No 1 Lines, Dots & Crosses (1992)

For violin and piano

Commissioned by:
First Performance: Bert Mooiman & Frank de Groot, Arnold Schönbergzaal, The Hague
Instrumentation: violin and piano
Duration: 16’

Score can be obtained through Donemus

Info/Program note:
Lines, Dots & Crosses is the first piece I still acknowledge as a more-or-less mature work. It was written while still a student, sometime during 1991/1992. The work is characterized by a great deal of homorhythmic action between the piano and violin and the presence of the ‘no-nonsense’ titles I henceforward always used: exact verbal summaries of the musical ‘content’.

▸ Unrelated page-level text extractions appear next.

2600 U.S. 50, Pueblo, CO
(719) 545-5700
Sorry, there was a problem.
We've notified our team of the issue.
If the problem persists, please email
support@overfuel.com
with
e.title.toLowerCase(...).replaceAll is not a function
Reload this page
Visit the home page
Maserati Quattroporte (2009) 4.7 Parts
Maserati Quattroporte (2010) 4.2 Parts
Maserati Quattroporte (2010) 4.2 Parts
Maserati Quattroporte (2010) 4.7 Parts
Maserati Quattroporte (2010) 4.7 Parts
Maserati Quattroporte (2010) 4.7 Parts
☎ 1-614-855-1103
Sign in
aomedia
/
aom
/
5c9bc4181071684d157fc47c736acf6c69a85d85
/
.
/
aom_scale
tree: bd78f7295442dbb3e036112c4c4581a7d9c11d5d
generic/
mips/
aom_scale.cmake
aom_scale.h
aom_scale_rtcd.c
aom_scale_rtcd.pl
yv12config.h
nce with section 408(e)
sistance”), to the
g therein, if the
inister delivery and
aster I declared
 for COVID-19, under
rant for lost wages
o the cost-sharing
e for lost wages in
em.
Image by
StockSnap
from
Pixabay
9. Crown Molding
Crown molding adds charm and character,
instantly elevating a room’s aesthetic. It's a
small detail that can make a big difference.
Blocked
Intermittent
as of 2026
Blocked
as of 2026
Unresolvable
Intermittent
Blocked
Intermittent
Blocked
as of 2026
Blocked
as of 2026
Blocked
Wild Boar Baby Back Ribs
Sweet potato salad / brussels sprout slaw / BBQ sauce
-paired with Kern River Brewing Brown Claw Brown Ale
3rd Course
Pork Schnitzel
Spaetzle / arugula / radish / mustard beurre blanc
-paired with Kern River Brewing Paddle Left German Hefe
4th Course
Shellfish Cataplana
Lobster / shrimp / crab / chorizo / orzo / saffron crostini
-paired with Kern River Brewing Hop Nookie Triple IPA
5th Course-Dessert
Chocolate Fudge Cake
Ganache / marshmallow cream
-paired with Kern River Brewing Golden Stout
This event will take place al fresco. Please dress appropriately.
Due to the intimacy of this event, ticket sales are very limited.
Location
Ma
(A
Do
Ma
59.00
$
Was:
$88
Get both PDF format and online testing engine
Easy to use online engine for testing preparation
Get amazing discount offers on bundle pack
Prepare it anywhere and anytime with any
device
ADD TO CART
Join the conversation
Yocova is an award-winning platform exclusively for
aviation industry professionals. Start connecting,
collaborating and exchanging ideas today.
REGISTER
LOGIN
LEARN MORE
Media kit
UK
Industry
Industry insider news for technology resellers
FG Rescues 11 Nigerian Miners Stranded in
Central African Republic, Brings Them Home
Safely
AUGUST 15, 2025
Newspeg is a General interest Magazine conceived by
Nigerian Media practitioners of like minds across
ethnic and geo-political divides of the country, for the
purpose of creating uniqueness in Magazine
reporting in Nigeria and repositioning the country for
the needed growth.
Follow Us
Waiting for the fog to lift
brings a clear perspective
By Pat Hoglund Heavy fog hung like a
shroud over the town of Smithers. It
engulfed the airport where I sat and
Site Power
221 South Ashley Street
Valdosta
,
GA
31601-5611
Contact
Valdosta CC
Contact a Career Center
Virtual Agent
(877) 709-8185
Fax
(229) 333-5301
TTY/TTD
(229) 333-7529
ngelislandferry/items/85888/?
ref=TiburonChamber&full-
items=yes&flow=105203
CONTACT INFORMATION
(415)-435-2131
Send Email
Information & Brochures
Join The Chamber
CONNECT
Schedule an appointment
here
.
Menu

Lines consists of little, short-breathed melodic cells played high up on the violin’s G- or D-strings to a piano part which only marginally deviates from total homorhythm; Dots consists mostly of short, percussive attacks, similarly shared by piano and violin, which alternate between dry pizzicatos and slurred double-stops and develop rhythmically as the section progresses; Crosses is by far the longest of the three parts – more than half of the total duration – and consists of melodic ‘crossings’ between piano and violin. The movement proceeds in several sections, all initiated by a long violin crescendo, and gradually disintegrates into shorter fragments and more and more silence as it progresses. The work ends with a ‘Coda’, achieving what I thought at the time to be an ‘inevitable’ conclusion.